A TFAC employee was located in each of the two adjoining cars, and after a minute, each appeared in the connecting windows with their thumbs up.
“All clear,” O’Neal whispered to Walters. The absurd precautions made him feel silly, but Walters insisted.
“What have you got?” Walters asked, still staring at the floor as if they weren’t speaking, feeling quite clever about his spycraft.
O’Neal carefully slid a manila folder onto his lap. “Here’s everything we’ve gathered since last week.”
“Looks pretty thin.”
“Yeah, well, nothing much new on Wiley.”
“That good or bad?” Walters asked, stuffing the folder in his briefcase.
“Depends on your perspective, I guess.”
“Start with is he still who he says he is?”

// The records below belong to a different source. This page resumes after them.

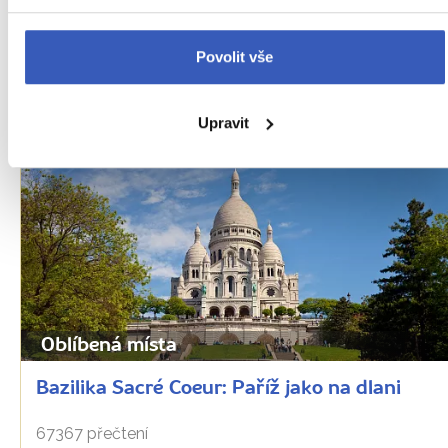
Povolit vše
PŘEČTĚTE SI TAKÉ
Upravit
Oblíbená místa
Bazilika Sacré Coeur: Paříž jako na dlani
67367 přečtení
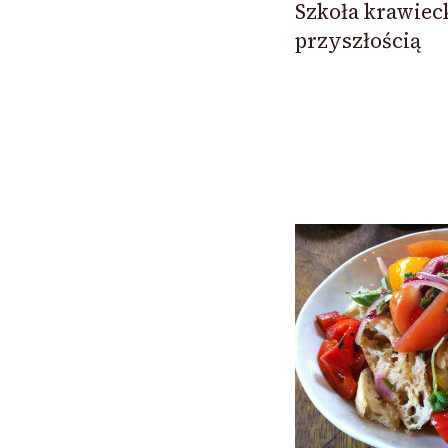
Szkoła krawiec
przyszłością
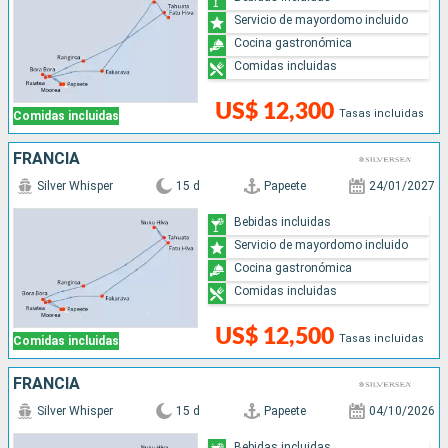
Servicio de mayordomo incluido
Cocina gastronómica
Comidas incluidas
US$ 12,300
Tasas incluidas
Comidas incluidas
FRANCIA
Silver Whisper
15 d
Papeete
24/01/2027
Bebidas incluidas
Servicio de mayordomo incluido
Cocina gastronómica
Comidas incluidas
US$ 12,500
Tasas incluidas
Comidas incluidas
FRANCIA
Silver Whisper
15 d
Papeete
04/10/2026
Bebidas incluidas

“On the surface, yeah, everything checks out. He’s smart and ambitious. He likes money. He’s loyal only to himself, an opportunist. This guy bounces through firms and jobs like a revolving door. We knew all that, though.”
“And below the surface?”
“Understand, I’ve got nothing tangible that argues otherwise.”

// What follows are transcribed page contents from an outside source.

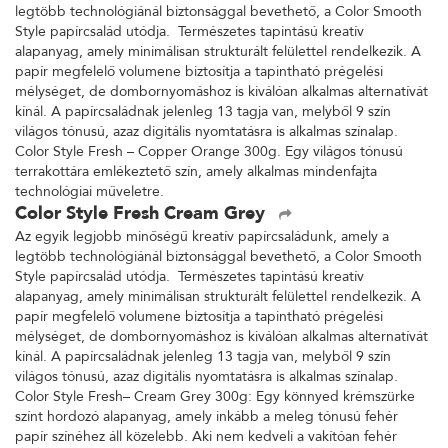
legtöbb technológiánál biztonsággal bevethető, a Color Smooth
Style papírcsalád utódja. Természetes tapintású kreatív
alapanyag, amely minimálisan strukturált felülettel rendelkezik. A
papír megfelelő volumene biztosítja a tapintható prégelési
mélységet, de dombornyomáshoz is kiválóan alkalmas alternatívát
kínál. A papírcsaládnak jelenleg 13 tagja van, melyből 9 szín
világos tónusú, azaz digitális nyomtatásra is alkalmas színalap.
Color Style Fresh – Copper Orange 300g. Egy világos tónusú
terrakottára emlékeztető szín, amely alkalmas mindenfajta
technológiai műveletre.
Color Style Fresh Cream Grey
Az egyik legjobb minőségű kreatív papírcsaládunk, amely a
legtöbb technológiánál biztonsággal bevethető, a Color Smooth
Style papírcsalád utódja. Természetes tapintású kreatív
alapanyag, amely minimálisan strukturált felülettel rendelkezik. A
papír megfelelő volumene biztosítja a tapintható prégelési
mélységet, de dombornyomáshoz is kiválóan alkalmas alternatívát
kínál. A papírcsaládnak jelenleg 13 tagja van, melyből 9 szín
világos tónusú, azaz digitális nyomtatásra is alkalmas színalap.
Color Style Fresh– Cream Grey 300g: Egy könnyed krémszürke
színt hordozó alapanyag, amely inkább a meleg tónusú fehér
papír színéhez áll közelebb. Aki nem kedveli a vakítóan fehér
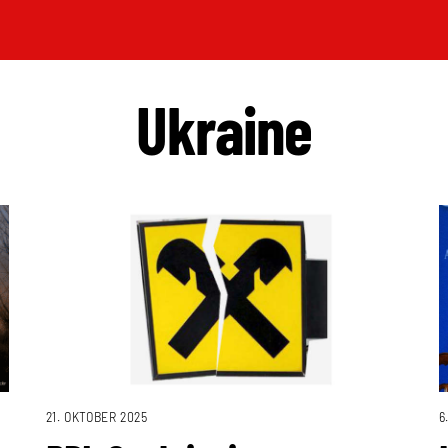
Ukraine
6
21. OKTOBER 2025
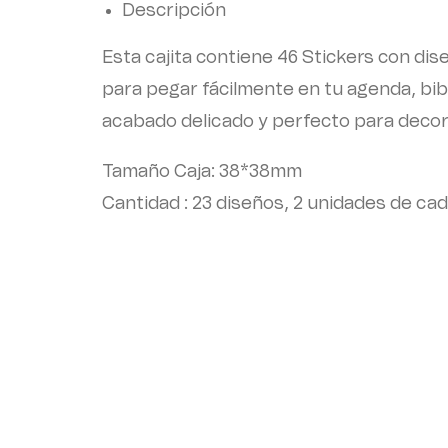
Descripción
Esta cajita contiene 46 Stickers con di
para pegar fácilmente en tu agenda, biblia
acabado delicado y perfecto para decora
Tamaño Caja: 38*38mm
Cantidad : 23 diseños, 2 unidades de ca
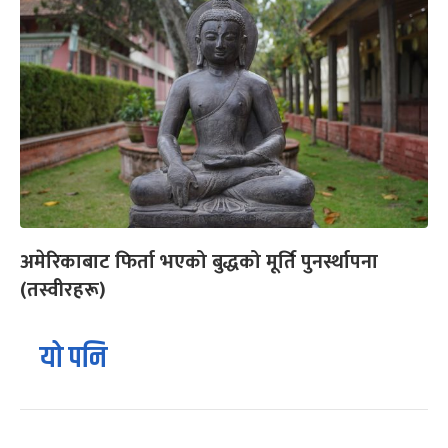
अमेरिकाबाट फिर्ता भएको बुद्धको मूर्ति पुनर्स्थापना
(तस्वीरहरू)
यो पनि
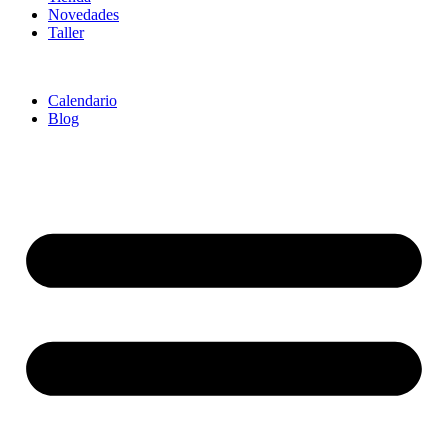
Novedades
Taller
Calendario
Blog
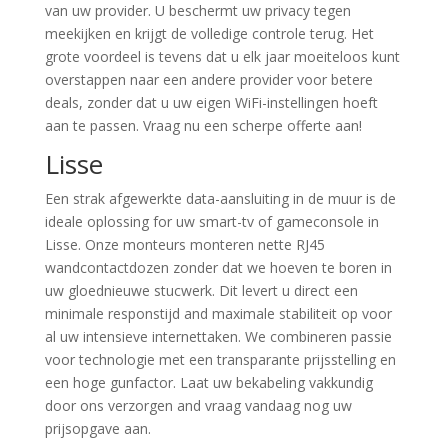
van uw provider. U beschermt uw privacy tegen
meekijken en krijgt de volledige controle terug. Het
grote voordeel is tevens dat u elk jaar moeiteloos kunt
overstappen naar een andere provider voor betere
deals, zonder dat u uw eigen WiFi-instellingen hoeft
aan te passen. Vraag nu een scherpe offerte aan!
Lisse
Een strak afgewerkte data-aansluiting in de muur is de
ideale oplossing for uw smart-tv of gameconsole in
Lisse. Onze monteurs monteren nette RJ45
wandcontactdozen zonder dat we hoeven te boren in
uw gloednieuwe stucwerk. Dit levert u direct een
minimale responstijd and maximale stabiliteit op voor
al uw intensieve internettaken. We combineren passie
voor technologie met een transparante prijsstelling en
een hoge gunfactor. Laat uw bekabeling vakkundig
door ons verzorgen and vraag vandaag nog uw
prijsopgave aan.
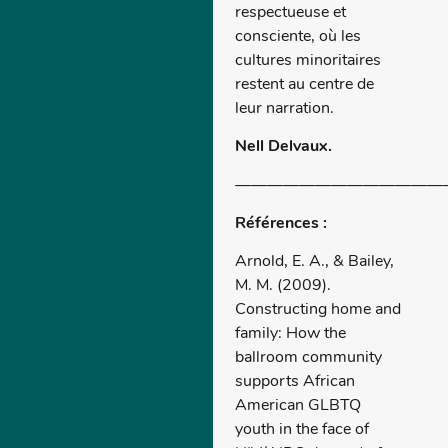
respectueuse et
consciente, où les
cultures minoritaires
restent au centre de
leur narration.
Nell Delvaux.
—————————————
Références :
Arnold, E. A., & Bailey,
M. M. (2009).
Constructing home and
family: How the
ballroom community
supports African
American GLBTQ
youth in the face of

“Yeah, but I’m paying out the nose for your instincts.”
“I just don’t think he adds up. Not yet. It still feels a little disconnected. I’d feel more sanguine if I found any indication that somewhere in his past he bent the rules or played dirty.”
“Maybe the temptations haven’t been big enough.”
“That’s one way of looking at it.”
“For Christsakes, he stands to make a billion dollars. The deal of a lifetime, O’Neal. Every man has a price and this one would bend the pope’s backbone into a soggy noodle. You thought of that?”
“Sure,” O’Neal said and shrugged. In a lifetime of peeking through underwear drawers, he had earned a doctorate on human foibles and sins. The Jack engaged in this deal and the Jack from the past didn’t add up.
“You’re not convinced, though?”
“Look, you pay me to be paranoid, and I’m good at it. This deal you’re running, it’s not exactly clean, is it?”
“You could say that.”
“That’s what I figured. So here we got this guy, and there’s no hint in his background that he’s done anything like it. Not once, never. A few of our guys went up to New York and nosed around. Everybody said the same thing. Straight shooter. Stand-up Jack. Honest Jack. I’d just like to see a little moral consistency here.” He slipped a piece of gum in his mouth and began chewing hard.
“What do you suggest?”
“We gotta keep looking.” A brief pause. “If we don’t find anything, get the hook in him in the event he tries any funny business.”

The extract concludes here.